OS: What’s the rationale there? Is it an attempt to find a player you can build around?
Hammond: Especially when you get this high into the draft, I think very few teams are thinking, ‘We’re going to fill a need.’ The standard thought process going into something like this is to always look for the best player on the board.
OS: How does this draft compare to other drafts? Do you agree that this draft is deeper than most?
Hammond: I do think it’s a deep draft. Time will tell, but I think as we’re looking at it today, there may not be that transcendent player. There may not be that Shaquille O’Neal, LeBron James or Patrick Ewing type of player that when you draft that player, you know that player has that ability to turn your team into basically a championship-caliber team in a matter of a few years.
But I think that there are players in this draft, especially in the top of this draft, that have a chance to be All-Stars in this league and maybe multiple-time All-Stars in this league. And if you’re drafting a player like that, he could be a building-block piece to your team.
OS: Is the number-six player on the Magic’s board a potential All-Star?
Hammond: We think so, yes. We definitely think so. With that being said, the drafts are what they are today. As we’re talking about, and going through, the top six, eight or 10 players in this draft, if you look at the ages of probably the majority of those players, those players are 19 years old or maybe 20 years old. So they’re extremely young coming into the league. That’s been the history of the past five or 10 years of the draft, and this year is going to be no different. So we’re more than likely going to be drafting a younger player. We think that player has that potential ability to be an All-Star player, but it’s going to take work on his part and work on our part to get him there.
OS: You have a reputation for drafting players who have length and have significant defensive versatility: Giannis Antetokounmpo, Thon Maker and John Henson among them. Some of the picks Jeff has been involved with during his prior stops have similar qualities. Is that the goal with the Magic?
Hammond: Jeff’s philosophy, and my philosophy in the past, has been that. We love length. We love athleticism. But a critical part of the game today is: Can a player stretch the floor and shoot the 3-point shot? So if you can get a combination of something like that — a player who can play multiple positions, a player who has length, a player who has some athleticism, a player that can eventually step on the floor and stretch the floor — in this day and age in this league, those are potential All-Star players.
OS: Will the Magic consider selecting a draft-and-stash player at No. 25 in order to preserve some cap space for free agency this July?
Hammond: Potentially we could. But we also have that ability with the 33rd and 35th picks. I think we’ll keep all those options open.

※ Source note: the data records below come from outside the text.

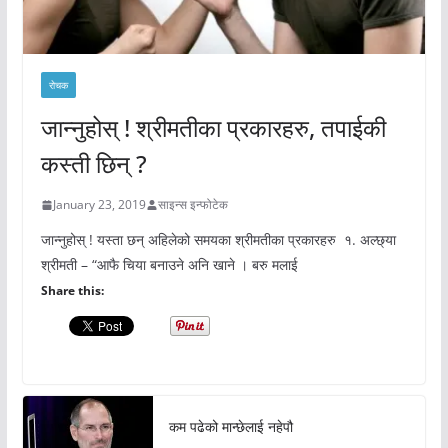
रोचक
जान्नुहोस् ! श्रीमतीका प्रकारहरु, तपाईकी
कस्ती छिन् ?
January 23, 2019
साइन्स इन्फोटेक
जान्नुहोस् ! यस्ता छन् अहिलेको समयका श्रीमतीका प्रकारहरु १. अल्छ्या
श्रीमती – “आफै चिया बनाउने अनि खाने । बरु मलाई
Share this:
कम पढेको मान्छेलाई नहेपौ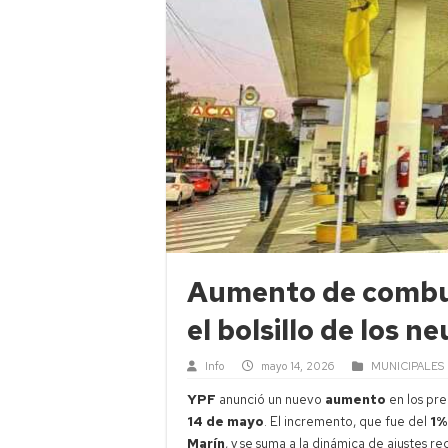
Aumento de combus
el bolsillo de los n
Info
mayo 14, 2026
MUNICIPALES
YPF
anunció un nuevo
aumento
en los pre
14 de mayo
. El incremento, que fue del
1%
Marín
, y se suma a la dinámica de ajustes r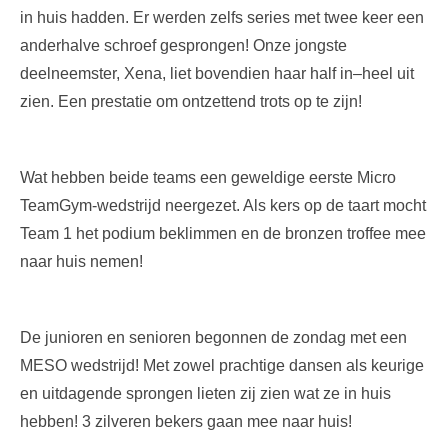
in huis hadden. Er werden zelfs series met twee keer een
anderhalve schroef gesprongen! Onze jongste
deelneemster, Xena, liet bovendien haar half in–heel uit
zien. Een prestatie om ontzettend trots op te zijn!
Wat hebben beide teams een geweldige eerste Micro
TeamGym-wedstrijd neergezet. Als kers op de taart mocht
Team 1 het podium beklimmen en de bronzen troffee mee
naar huis nemen!
De junioren en senioren begonnen de zondag met een
MESO wedstrijd! Met zowel prachtige dansen als keurige
en uitdagende sprongen lieten zij zien wat ze in huis
hebben! 3 zilveren bekers gaan mee naar huis!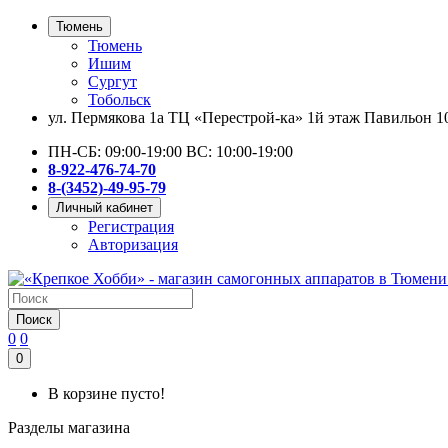
Тюмень
Тюмень
Ишим
Сургут
Тобольск
ул. Пермякова 1а ТЦ «Перестрой-ка» 1й этаж Павильон 1
ПН-СБ: 09:00-19:00 ВС: 10:00-19:00
8-922-476-74-70
8-(3452)-49-95-79
Личный кабинет
Регистрация
Авторизация
Поиск
0
0
0
В корзине пусто!
Разделы магазина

OS: How big is the gap between the fifth player and the sixth player on the Magic’s board?
Hammond: We don’t feel like there is a gap. And we feel confident with the sixth pick.
OS: How hectic have these last few weeks been for you and for Jeff just to get prepared with a new team — not just for the draft but also free agency and everything else?

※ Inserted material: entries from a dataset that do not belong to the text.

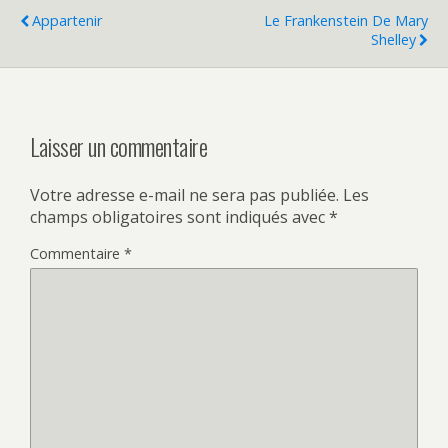
Appartenir
Le Frankenstein De Mary
Shelley
Laisser un commentaire
Votre adresse e-mail ne sera pas publiée.
Les
champs obligatoires sont indiqués avec
*
Commentaire
*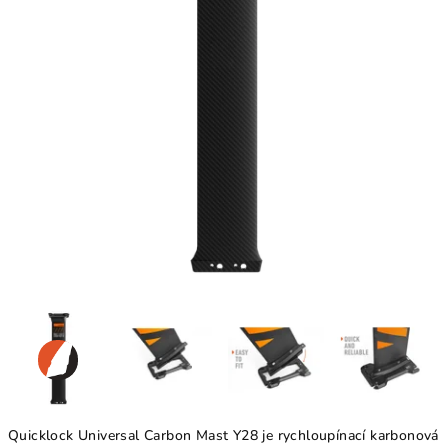
Quicklock Universal Carbon Mast Y28 je rychloupínací karbonová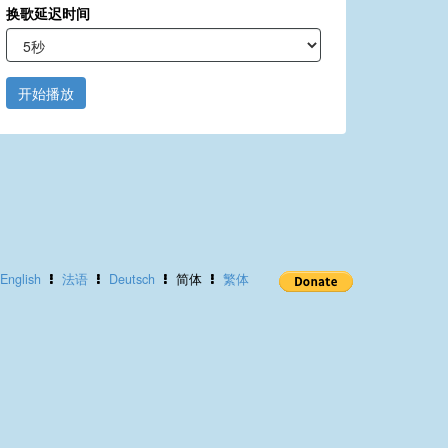
换歌延迟时间
开始播放
English
法语
Deutsch
简体
繁体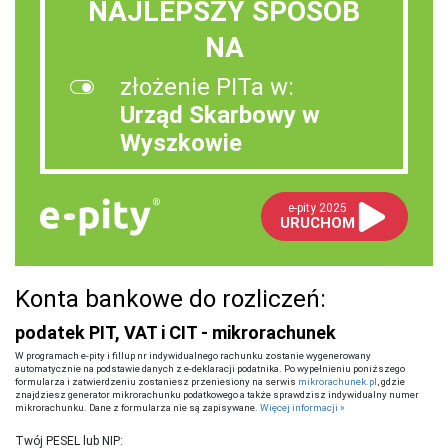
NAJLEPSZY SPOSÓB
NA
złożenie PITa w:
Urząd Skarbowy w
Wyszkowie
e-pity 2025
URUCHOM
Konta bankowe do rozliczeń:
podatek PIT, VAT i CIT - mikrorachunek
W programach e-pity i fillup nr indywidualnego rachunku zostanie wygenerowany
automatycznie na podstawie danych z e-deklaracji podatnika. Po wypełnieniu poniższego
formularza i zatwierdzeniu zostaniesz przeniesiony na serwis
mikrorachunek.pl
, gdzie
znajdziesz generator mikrorachunku podatkowego a także sprawdzisz indywidualny numer
mikrorachunku. Dane z formularza nie są zapisywane.
Więcej informacji »
Twój PESEL lub NIP: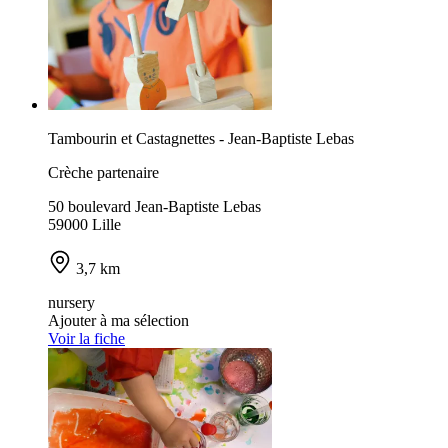
Tambourin et Castagnettes - Jean-Baptiste Lebas
Crèche partenaire
50 boulevard Jean-Baptiste Lebas
59000 Lille
3,7 km
nursery
Ajouter à ma sélection
Voir la fiche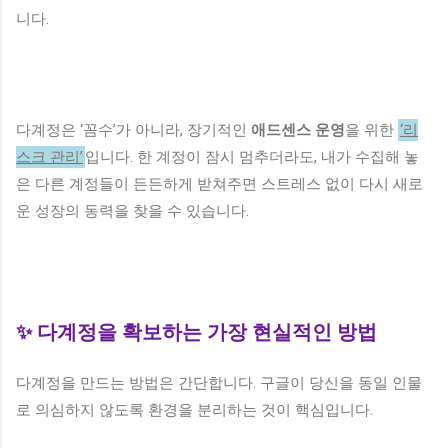
니다.
다계정은 ‘꼼수’가 아니라, 장기적인
애드센스 운영
을 위한
‘리
스크 관리’
입니다. 한 계정이 잠시 멈추더라도, 내가 수집해 놓
은 다른 계정들이 든든하게 받쳐주면 스트레스 없이 다시 새로
운 성장의 동력을 찾을 수 있습니다.
✨ 다계정을 확보하는 가장 현실적인 방법
다계정을 만드는 방법은 간단합니다. 구글이 당신을 동일 인물
로 의심하지 않도록 환경을 분리하는 것이 핵심입니다.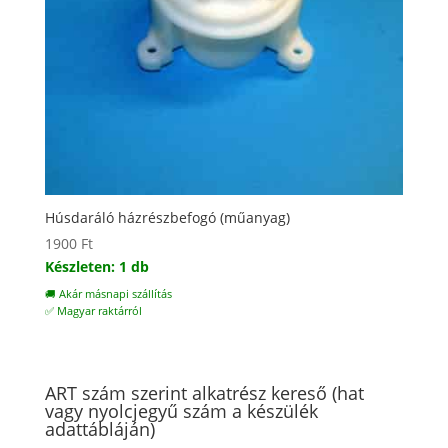
Húsdaráló házrészbefogó (műanyag)
1900
Ft
Készleten: 1 db
🚚 Akár másnapi szállítás
✅ Magyar raktárról
ART szám szerint alkatrész kereső (hat
vagy nyolcjegyű szám a készülék
adattábláján)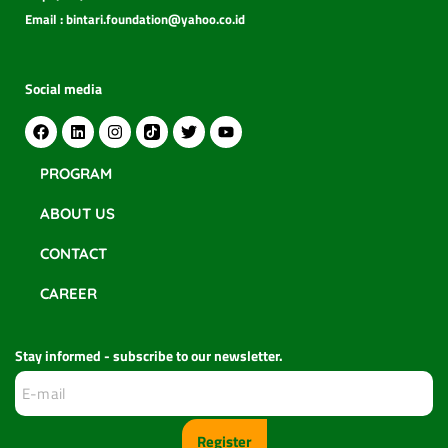
Email : bintari.foundation@yahoo.co.id
Social media
PROGRAM
ABOUT US
CONTACT
CAREER
Stay informed - subscribe to our newsletter.
Register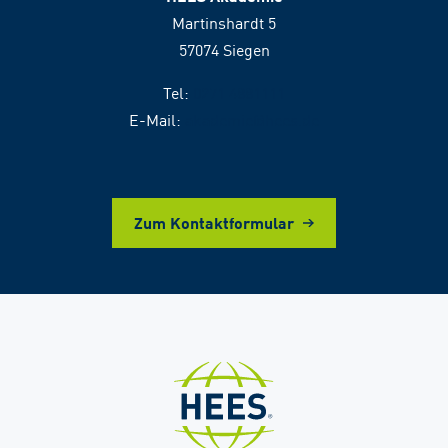
Martinshardt 5
57074 Siegen
Tel:
0271 4881111
E-Mail:
akademie@hees.de
Zum Kontaktformular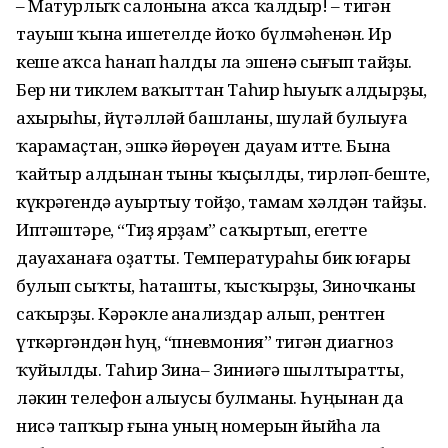
– Матурлыҡ салонына аҡса ҡалдыр! – тигән
тауыш ҡына ишетелде йоҡо бүлмәһенән. Ир
кеше аҡса һанап һалды ла эшенә сығып тайҙы.
Бер ни тиклем ваҡыттан Таһир һыуыҡ алдырҙы,
ахырыһы, йүтәлләй башланы, шулай булыуға
ҡарамаҫтан, эшкә йөрөүен дауам итте. Бына
ҡайтыр алдынан тыны ҡыҫылды, тирләп-беште,
күкрәгендә ауыртыу тойҙо, тамам хәлдән тайҙы.
Иптәштәре, “Тиҙ ярҙам” саҡыртып, егетте
дауаханаға оҙатты. Температураһы бик юғары
булып сыҡты, һаташты, ҡысҡырҙы, Зиночканы
саҡырҙы. Кәрәкле анализдар алып, рентген
үткәргәндән һуң, “пневмония” тигән диагноз
ҡуйылды. Таһир Зина– Зиниәгә шылтыратты,
ләкин телефон алыусы булманы. Һуңынан да
нисә тапҡыр ғына уның номерын йыйһа ла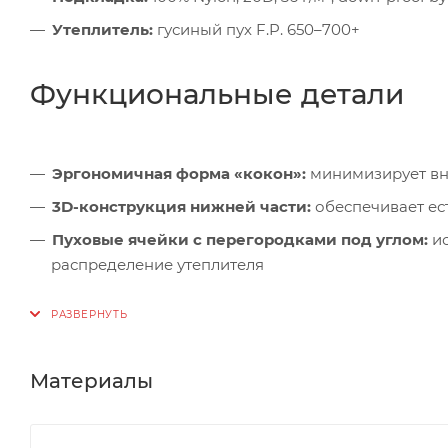
Утеплитель:
гусиный пух F.P. 650–700+
Функциональные детали
Эргономичная форма «кокон»:
минимизирует вн
3D-конструкция нижней части:
обеспечивает ес
Пуховые ячейки с перегородками под углом:
ис
распределение утеплителя
Двойная утеплённая 3D-планка:
вдоль молнии — 
Регулируемый капюшон:
с двумя типами шнуров
потери комфорта
Материалы
Теплозащитный воротник:
с резиновой утяжкой
зону
Двухзамковая молния YKK:
длиной 165 см — плав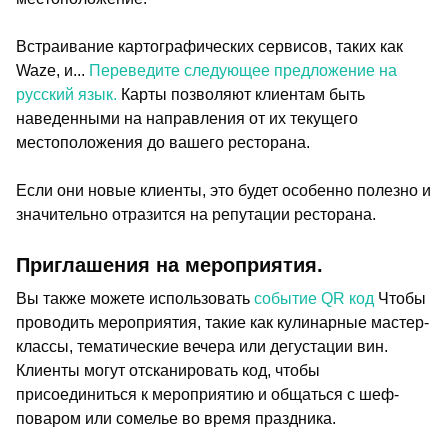
Встраивание картографических сервисов, таких как
Waze, и...
Переведите следующее предложение на
русский язык.
Карты позволяют клиентам быть
наведенными на направления от их текущего
местоположения до вашего ресторана.
Если они новые клиенты, это будет особенно полезно и
значительно отразится на репутации ресторана.
Приглашения на мероприятия.
Вы также можете использовать
событие QR код
Чтобы
проводить мероприятия, такие как кулинарные мастер-
классы, тематические вечера или дегустации вин.
Клиенты могут отсканировать код, чтобы
присоединиться к мероприятию и общаться с шеф-
поваром или сомелье во время праздника.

Hammond: There are so many things on the board in a short amount of time. But we signed up for this responsibility and could not be more excited to be working at it.
OS: Do you have enough hours in the day?
Hammond: You make it work. That’s something that neither one of us and our entire staff are afraid of. We’re not afraid of working. We’ll put in the necessary hours to do so.

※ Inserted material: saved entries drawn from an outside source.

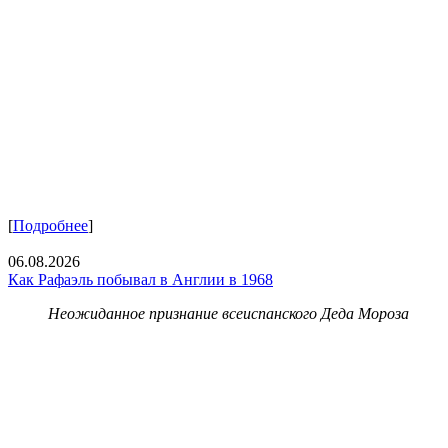
[
Подробнее
]
06.08.2026
Как Рафаэль побывал в Англии в 1968
Неожиданное признание всеиспанского Деда Мороза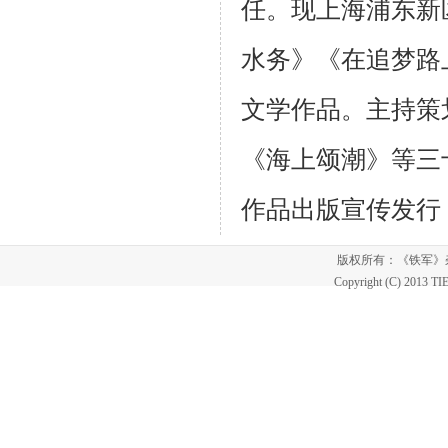
任。现上海浦东新
水务》《在追梦路
文学作品。主持策
《海上颂潮》等三
作品出版宣传发行
版权所有：《铁军
Copyright (C) 2013 T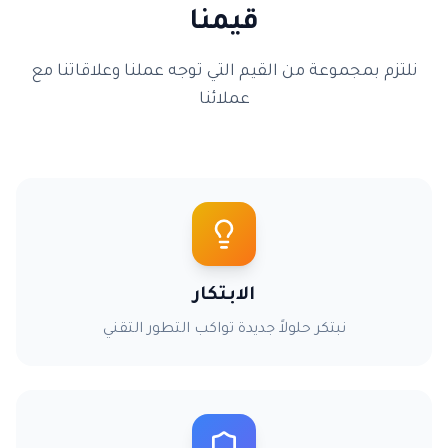
قيمنا
نلتزم بمجموعة من القيم التي توجه عملنا وعلاقاتنا مع
عملائنا
الابتكار
نبتكر حلولاً جديدة تواكب التطور التقني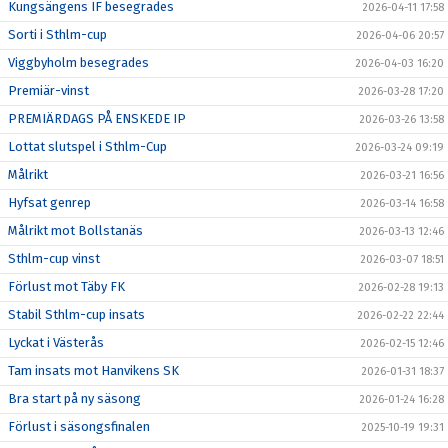
Kungsängens IF besegrades
2026-04-11 17:58
Sorti i Sthlm-cup
2026-04-06 20:57
Viggbyholm besegrades
2026-04-03 16:20
Premiär-vinst
2026-03-28 17:20
PREMIÄRDAGS PÅ ENSKEDE IP
2026-03-26 13:58
Lottat slutspel i Sthlm-Cup
2026-03-24 09:19
Målrikt
2026-03-21 16:56
Hyfsat genrep
2026-03-14 16:58
Målrikt mot Bollstanäs
2026-03-13 12:46
Sthlm-cup vinst
2026-03-07 18:51
Förlust mot Täby FK
2026-02-28 19:13
Stabil Sthlm-cup insats
2026-02-22 22:44
Lyckat i Västerås
2026-02-15 12:46
Tam insats mot Hanvikens SK
2026-01-31 18:37
Bra start på ny säsong
2026-01-24 16:28
Förlust i säsongsfinalen
2025-10-19 19:31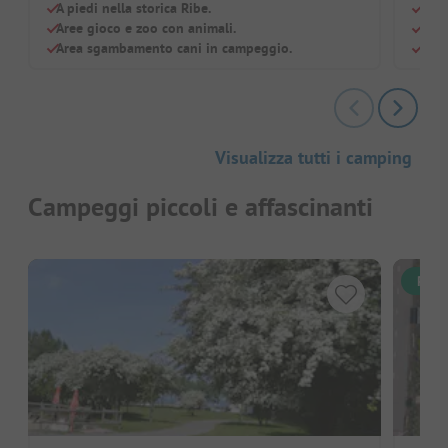
A piedi nella storica Ribe.
Dune
Aree gioco e zoo con animali.
Para
Area sgambamento cani in campeggio.
Gran
Visualizza tutti i camping
Campeggi piccoli e affascinanti
Pren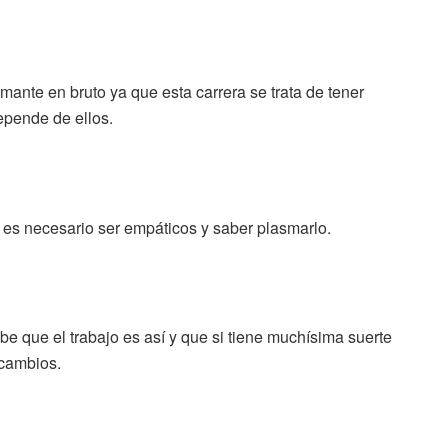
ante en bruto ya que esta carrera se trata de tener
epende de ellos.
 es necesario ser empáticos y saber plasmarlo.
be que el trabajo es así y que si tiene muchísima suerte
 cambios.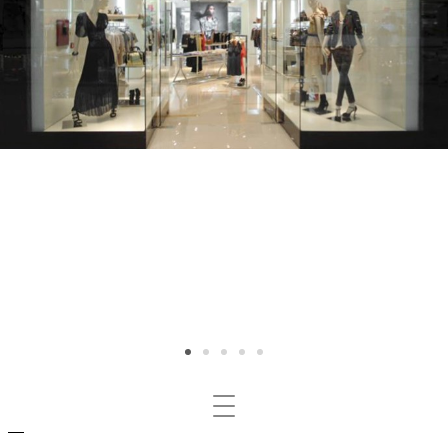
Mosta/nascondi
navigazione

OS: How have Jeff and you attempted to get to know, and start to build relationships with, the players on the current roster?
Hammond: We’re doing that slowly but surely. There have been some players who have been here in Orlando. We’ve had a chance to visit with them and connect with them. With other players, we’ve been doing it by phone or text. That’s a work in progress as well.
OS: The Raptors and the Bucks haven’t played in the Orlando Pro Summer League — at least not recently. Do Jeff and you intend to continue to operate the league here?
Hammond: I think that is the plan moving forward. When I was with Detroit, we came to the Orlando summer league. That was quite a few years ago, and at that time, it wasn’t even played at this facility. So I’ve been a part of the Orlando summer league, although it was many years ago. I think it’s a great league. It’s a great opportunity for our organization to host it. It’s a great opportunity to get NBA people into our city for a more-extended period of time. It’s great to have players in our facilities and in our city.